While I was trying to work out what the problem was I did notice that every 8 seconds there was a current surge. This is to be expected as the ATtiny85 wakes up to check if anything needs to be done. With a digital multimeter it was not possible to measure what that current surge is. So I added a low value resistor (12 Ohms) into the ground connection so that I could use my DSO to measure the current. The 12 Ohm resistor will slightly reduce the voltage supplied to the ATtiny85 it should only be a few mV and not too much of a problem. If a higher current load is used then this resistor would need to be removed. The image below shows the current consumption when the LED is turned on. The scales are 10 mV per vertical division and 250 ms per horizontal division.
The quiescent voltage is 4 mV and with the 12 Ohm resistor this equates to 0.33 mA which is as expected. There is then a step up to 16 mV as the ATtiny85 wakes up and gets ready to turn on the LED, equating to a current of 1.3 mA. This period lasts for about 75 ms and then the LED turns on. showing a voltage of 21 mV which equates to 1.75 mA which is the power needed by the ATtiny85 and the LED. The ATtiny85 goes back into sleep mode while the LED is on ( a very clever arrangement) so needs to wake up for another 75 ms to turn off the LED, needing a small additional burst of current. This is pretty much as expected.
The image below shows the current needed when the ATTtiny85 wakes up from an 8 second sleep, resets the WDT and then goes back to sleep again. This period lasts for about 60 ms and requires the same 1.3 mA as above. The scales are 10 mV vertical and 100 ms horizontal.

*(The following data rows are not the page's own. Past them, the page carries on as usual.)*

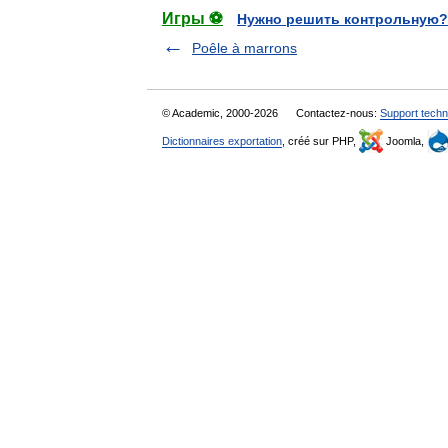
Игры ⚽
Нужно решить контрольную?
Poêle à marrons
© Academic, 2000-2026
Contactez-nous:
Support techn
Dictionnaires exportation
, créé sur PHP,
Joomla,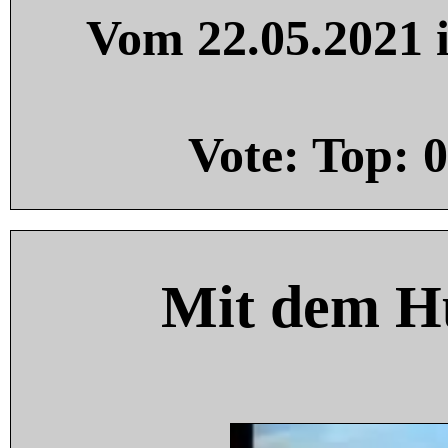
Vom 22.05.2021 i
Vote: Top:
0
Mit dem H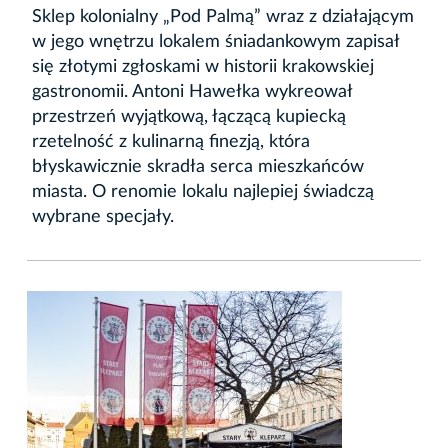
Sklep kolonialny
„Pod Palmą”
wraz z działającym
w jego wnętrzu lokalem śniadankowym zapisał
się złotymi zgłoskami w historii krakowskiej
gastronomii. Antoni Hawełka wykreował
przestrzeń wyjątkową, łączącą kupiecką
rzetelność z kulinarną finezją, która
błyskawicznie skradła serca mieszkańców
miasta. O renomie lokalu najlepiej świadczą
wybrane specjały.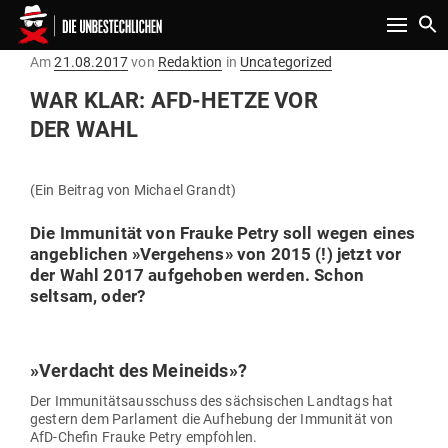
Toggle n
Gepostet
Am
21.08.2017
von
Redaktion
in
Uncategorized
am
WAR KLAR: AFD-HETZE VOR
DER WAHL
(Ein Beitrag von Michael Grandt)
Die Immu­nität von Frauke Petry soll wegen eines
angeb­lichen
»
Ver­gehens
»
von 2015 (!) jetzt vor
der Wahl 2017 auf­ge­hoben werden. Schon
seltsam, oder?
»
Ver­dacht des Meineids
»?
Der Immu­ni­täts­aus­schuss des säch­si­schen Landtags hat
gestern dem Par­lament die Auf­hebung der Immu­nität von
AfD-Chefin Frauke Petry empfohlen.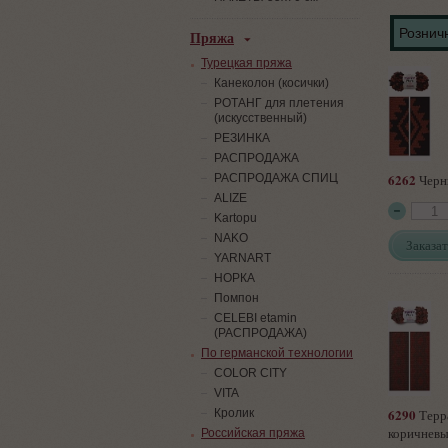
Розничн
Пряжа
Турецкая пряжа
Канеколон (косички)
РОТАНГ для плетения
(искусственный)
PЕЗИНКА
РАСПРОДАЖА
6262
РАСПРОДАЖА СПИЦ
Черн
ALIZE
Kartopu
NAKO
Заказат
YARNART
НОРКА
Помпон
СELEBI etamin
(РАСПРОДАЖА)
По германской технологии
COLOR CITY
VITA
6290
Кролик
Терр
коричнев
Российская пряжа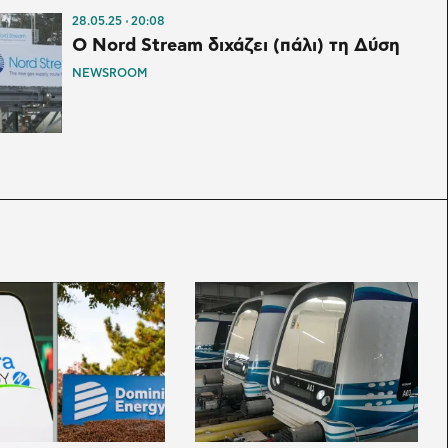
28.05.25
20:08
Ο Nord Stream διχάζει (πάλι) τη Δύση
NEWSROOM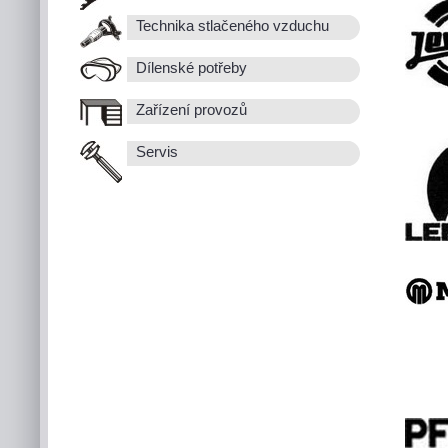
Technika stlačeného vzduchu
Dílenské potřeby
Zařízení provozů
Servis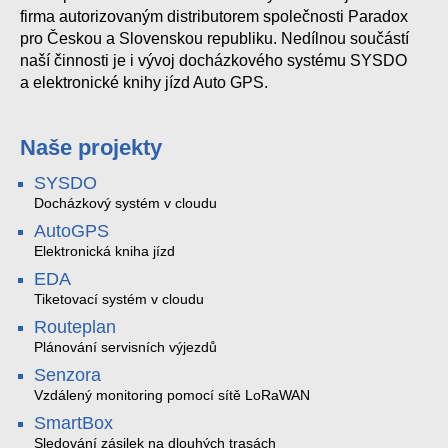
firma autorizovaným distributorem společnosti Paradox
pro Českou a Slovenskou republiku. Nedílnou součástí
naší činnosti je i vývoj docházkového systému SYSDO
a elektronické knihy jízd Auto GPS.
Naše projekty
SYSDO
Docházkový systém v cloudu
AutoGPS
Elektronická kniha jízd
EDA
Tiketovací systém v cloudu
Routeplan
Plánování servisních výjezdů
Senzora
Vzdálený monitoring pomocí sítě LoRaWAN
SmartBox
Sledování zásilek na dlouhých trasách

This does indicate that the DigiSpark ATtiny85 board is doing pretty much what I anticipated so I am uncertain why the battery did not seem to last the full 25 days. It could be that the battery had lost some power capacity (I had used it before!) so I will try another brand new battery. I have had these batteries for a couple of years but the use by date is 2028 so they should be OK. I'll see how long this new battery lasts.
Dubbie